§ EXERCISE INSTRUCTIONS
Extract every line of the material that holds the string "successfully".

§ TASK INPUTS
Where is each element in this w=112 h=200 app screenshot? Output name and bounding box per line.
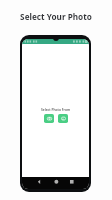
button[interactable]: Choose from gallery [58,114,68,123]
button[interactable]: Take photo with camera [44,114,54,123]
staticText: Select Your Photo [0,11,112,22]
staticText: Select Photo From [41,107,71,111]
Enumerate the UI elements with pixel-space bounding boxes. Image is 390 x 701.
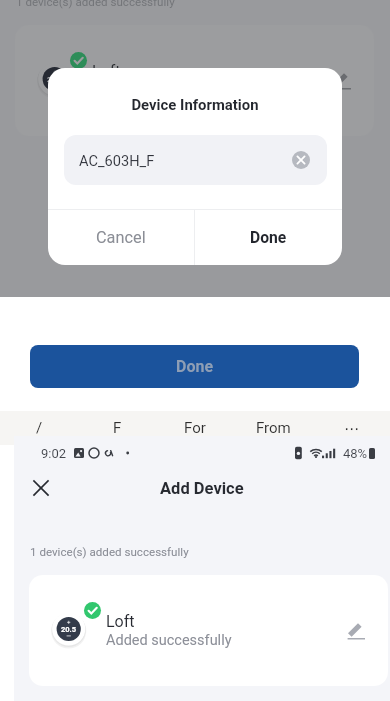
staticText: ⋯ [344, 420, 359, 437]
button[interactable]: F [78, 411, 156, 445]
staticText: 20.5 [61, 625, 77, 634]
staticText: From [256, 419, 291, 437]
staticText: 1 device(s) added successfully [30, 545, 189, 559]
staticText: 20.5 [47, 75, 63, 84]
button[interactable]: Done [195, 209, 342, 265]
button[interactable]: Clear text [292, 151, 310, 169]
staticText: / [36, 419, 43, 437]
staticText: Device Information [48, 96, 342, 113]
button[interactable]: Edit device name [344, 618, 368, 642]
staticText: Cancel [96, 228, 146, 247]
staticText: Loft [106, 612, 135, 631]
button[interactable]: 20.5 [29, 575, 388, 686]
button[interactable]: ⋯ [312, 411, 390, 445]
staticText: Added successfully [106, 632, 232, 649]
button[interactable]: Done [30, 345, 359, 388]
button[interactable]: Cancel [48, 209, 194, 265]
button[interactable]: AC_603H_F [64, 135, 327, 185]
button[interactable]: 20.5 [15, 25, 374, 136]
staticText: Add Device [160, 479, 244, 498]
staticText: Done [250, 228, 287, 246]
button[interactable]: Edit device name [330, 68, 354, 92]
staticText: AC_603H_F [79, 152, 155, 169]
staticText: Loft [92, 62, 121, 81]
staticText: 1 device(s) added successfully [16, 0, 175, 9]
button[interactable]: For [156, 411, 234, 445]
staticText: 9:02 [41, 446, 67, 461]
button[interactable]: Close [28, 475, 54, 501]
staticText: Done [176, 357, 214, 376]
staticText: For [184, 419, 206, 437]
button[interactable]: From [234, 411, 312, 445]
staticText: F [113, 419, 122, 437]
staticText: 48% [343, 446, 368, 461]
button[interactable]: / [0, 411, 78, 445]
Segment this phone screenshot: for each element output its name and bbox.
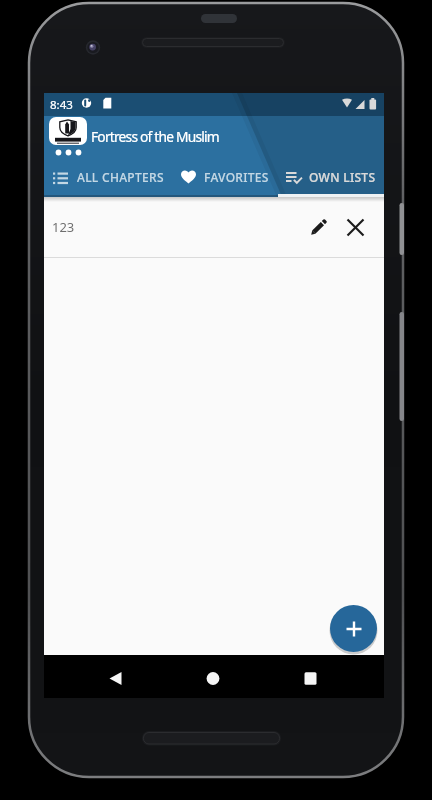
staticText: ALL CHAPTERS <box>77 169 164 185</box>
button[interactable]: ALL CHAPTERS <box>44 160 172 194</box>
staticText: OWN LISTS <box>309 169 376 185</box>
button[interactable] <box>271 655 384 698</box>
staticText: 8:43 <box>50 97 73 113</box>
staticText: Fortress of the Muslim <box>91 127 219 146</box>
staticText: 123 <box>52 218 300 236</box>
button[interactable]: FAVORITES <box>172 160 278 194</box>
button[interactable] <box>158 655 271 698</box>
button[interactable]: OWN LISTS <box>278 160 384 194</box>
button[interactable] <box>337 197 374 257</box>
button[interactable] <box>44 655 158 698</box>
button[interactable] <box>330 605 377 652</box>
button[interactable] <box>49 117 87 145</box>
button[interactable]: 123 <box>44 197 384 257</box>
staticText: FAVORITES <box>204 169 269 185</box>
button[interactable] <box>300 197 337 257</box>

§ OUTPUT OF THE EXERCISE
staticText: 1 device(s) added successfully [30, 545, 189, 559]
staticText: Added successfully [106, 632, 232, 649]
staticText: 1 device(s) added successfully [16, 0, 175, 9]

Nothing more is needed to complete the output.